← Back to Glossary

Degenerate dimension

A degenerate dimension is a dimension attribute — like an invoice or order number — that's stored directly as a column in the fact table, with no corresponding dimension table, because it has no other descriptive attributes.

Overview

Most dimension-like values get their own dimension table so you can attach descriptive attributes and join in additional context. A degenerate dimension is the exception: it's a value that behaves like a dimension for grouping and filtering purposes, but has no attributes of its own worth modeling separately — so it's kept as a plain column directly on the fact table instead of being split into a dim_* table with a single-column key.
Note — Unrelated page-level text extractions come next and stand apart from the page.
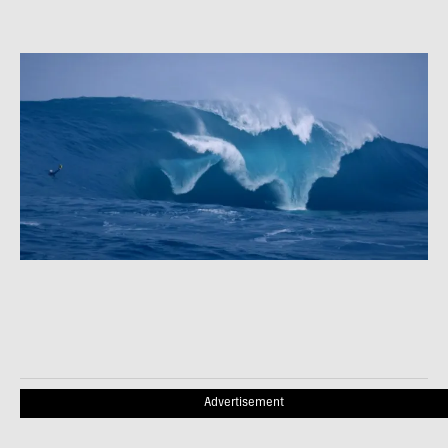
Advertisement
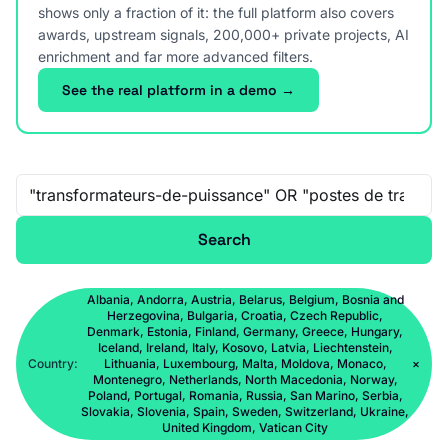
shows only a fraction of it: the full platform also covers
awards, upstream signals, 200,000+ private projects, AI
enrichment and far more advanced filters.
See the real platform in a demo →
Free-text search
Search
Albania, Andorra, Austria, Belarus, Belgium, Bosnia and
Herzegovina, Bulgaria, Croatia, Czech Republic,
Denmark, Estonia, Finland, Germany, Greece, Hungary,
Iceland, Ireland, Italy, Kosovo, Latvia, Liechtenstein,
Country:
Lithuania, Luxembourg, Malta, Moldova, Monaco,
×
Montenegro, Netherlands, North Macedonia, Norway,
Poland, Portugal, Romania, Russia, San Marino, Serbia,
Slovakia, Slovenia, Spain, Sweden, Switzerland, Ukraine,
United Kingdom, Vatican City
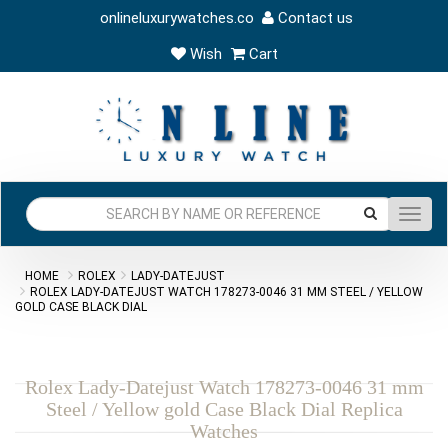
onlineluxurywatches.co
Contact us
Wish
Cart
Toggl
navig
HOME
ROLEX
LADY-DATEJUST
ROLEX LADY-DATEJUST WATCH 178273-0046 31 MM STEEL / YELLOW
GOLD CASE BLACK DIAL
Rolex Lady-Datejust Watch 178273-0046 31 mm
Steel / Yellow gold Case Black Dial Replica
Watches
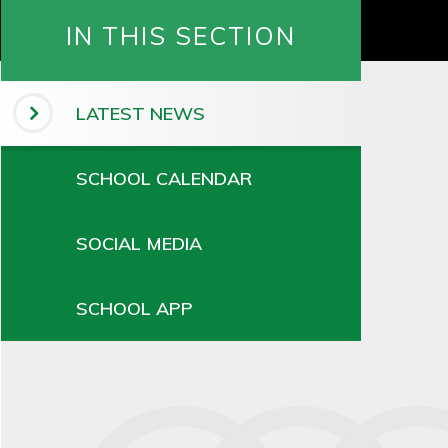
IN THIS SECTION
LATEST NEWS
SCHOOL CALENDAR
SOCIAL MEDIA
SCHOOL APP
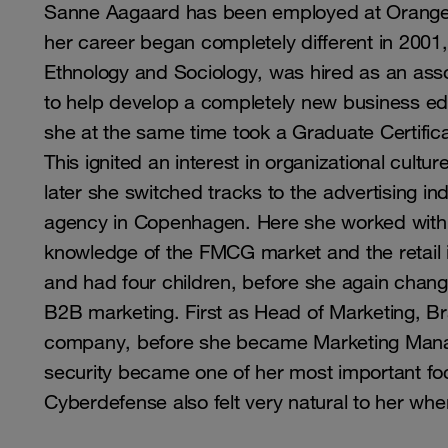
Sanne Aagaard has been employed at Orange 
her career began completely different in 2001
Ethnology and Sociology, was hired as an asso
to help develop a completely new business edu
she at the same time took a Graduate Certifica
This ignited an interest in organizational cultu
later she switched tracks to the advertising 
agency in Copenhagen. Here she worked with
knowledge of the FMCG market and the retail i
and had four children, before she again chang
B2B marketing. First as Head of Marketing, B
company, before she became Marketing Manage
security became one of her most important fo
Cyberdefense also felt very natural to her whe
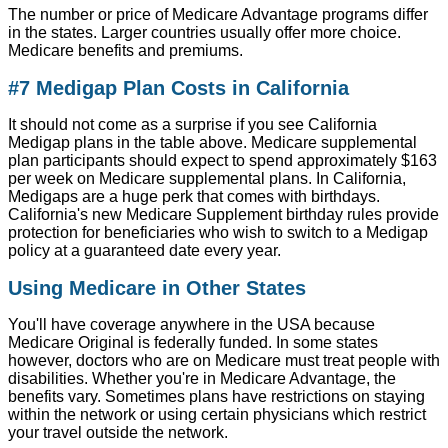
The number or price of Medicare Advantage programs differ
in the states. Larger countries usually offer more choice.
Medicare benefits and premiums.
#7 Medigap Plan Costs in California
It should not come as a surprise if you see California
Medigap plans in the table above. Medicare supplemental
plan participants should expect to spend approximately $163
per week on Medicare supplemental plans. In California,
Medigaps are a huge perk that comes with birthdays.
California's new Medicare Supplement birthday rules provide
protection for beneficiaries who wish to switch to a Medigap
policy at a guaranteed date every year.
Using Medicare in Other States
You'll have coverage anywhere in the USA because
Medicare Original is federally funded. In some states
however, doctors who are on Medicare must treat people with
disabilities. Whether you're in Medicare Advantage, the
benefits vary. Sometimes plans have restrictions on staying
within the network or using certain physicians which restrict
your travel outside the network.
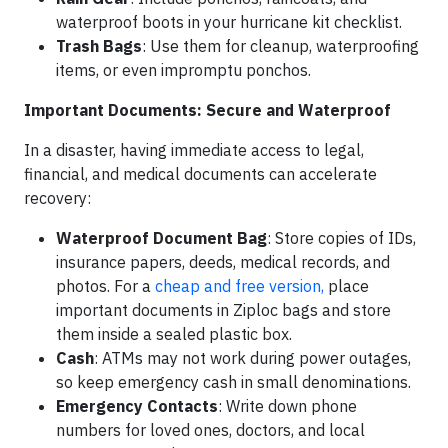
waterproof boots in your hurricane kit checklist.
Trash Bags
: Use them for cleanup, waterproofing
items, or even impromptu ponchos.
Important Documents: Secure and Waterproof
In a disaster, having immediate access to legal,
financial, and medical documents can accelerate
recovery:
Waterproof Document Bag
: Store copies of IDs,
insurance papers, deeds, medical records, and
photos. For a
cheap and free version,
place
important documents in Ziploc bags and store
them inside a sealed plastic box.
Cash
: ATMs may not work during power outages,
so keep emergency cash in small denominations.
Emergency Contacts
: Write down phone
numbers for loved ones, doctors, and local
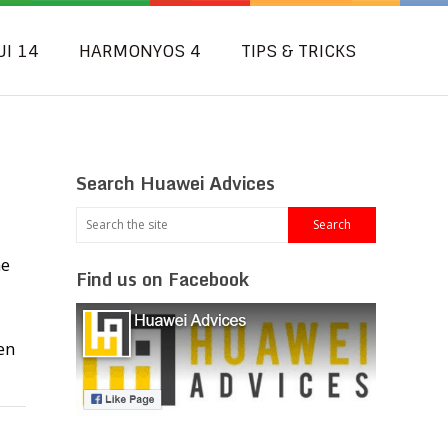
UI 14
HARMONYOS 4
TIPS & TRICKS
Search Huawei Advices
me
Find us on Facebook
en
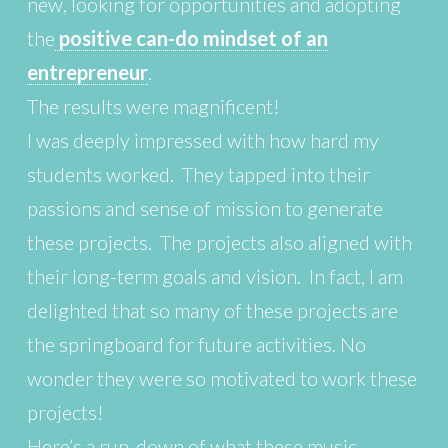
new, looking for opportunities and adopting
the
positive can-do mindset of an
entrepreneur
.
The results were magnificent!
I was deeply impressed with how hard my
students worked. They tapped into their
passions and sense of mission to generate
these projects. The projects also aligned with
their long-term goals and vision. In fact, I am
delighted that so many of these projects are
the springboard for future activities. No
wonder they were so motivated to work these
projects!
Here’s a run-down of what these music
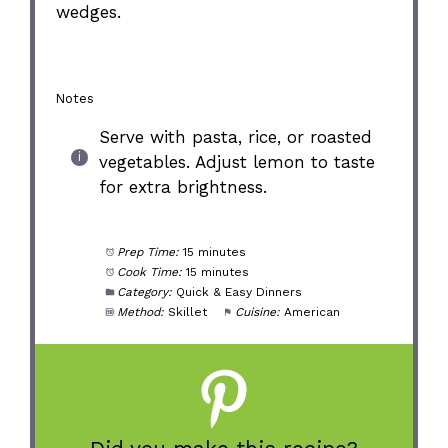
wedges.
Notes
Serve with pasta, rice, or roasted
vegetables. Adjust lemon to taste
for extra brightness.
Prep Time:
15 minutes
Cook Time:
15 minutes
Category:
Quick & Easy Dinners
Method:
Skillet
Cuisine:
American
The textbook example is an invoice_number or order_number on a transaction fact table. It's useful for grouping line items into an order and for looking up a specific transaction, but there's no separate "invoice dimension" with descriptive attributes to hang off it — everything interesting about the invoice (its date, customer, store) already lives in other, proper dimensions.

Example

Copy code

CREATE TABLE fact_order_lines ( order_number VARCHAR, -- degenerate dimension: no dim_order table line_number INTEGER, customer_key INTEGER REFERENCES dim_customer(customer_key), product_key INTEGER REFERENCES dim_product(product_key), date_key INTEGER REFERENCES dim_date(date_key), quantity INTEGER, revenue DECIMAL(10,2), PRIMARY KEY (order_number, line_number) ); -- order_number still supports grouping and counting, just like a dimension would SELECT order_number, COUNT(*) AS line_items, SUM(revenue) AS order_total FROM fact_order_lines GROUP BY ALL;

Keeping order_number in the fact table avoids creating a near-useless dimension table that would just be a list of order numbers with a surrogate key and nothing else — extra storage and an extra join for no descriptive benefit.

DuckDB angle

There's no special handling needed for degenerate dimensions in DuckDB — they're ordinary fact table columns — but because DuckDB compresses repeated string/identifier columns well in its columnar storage, keeping something like order_number directly on a large fact table is cheap, and GROUP BY ALL on it works exactly like grouping by any other dimension key.

Related terms

FAQS

If an identifier like an order number has no descriptive attributes of its own — nothing else to look up — a separate dimension table adds a join and storage for no benefit. Keeping it directly on the fact table as a degenerate dimension is simpler and just as queryable.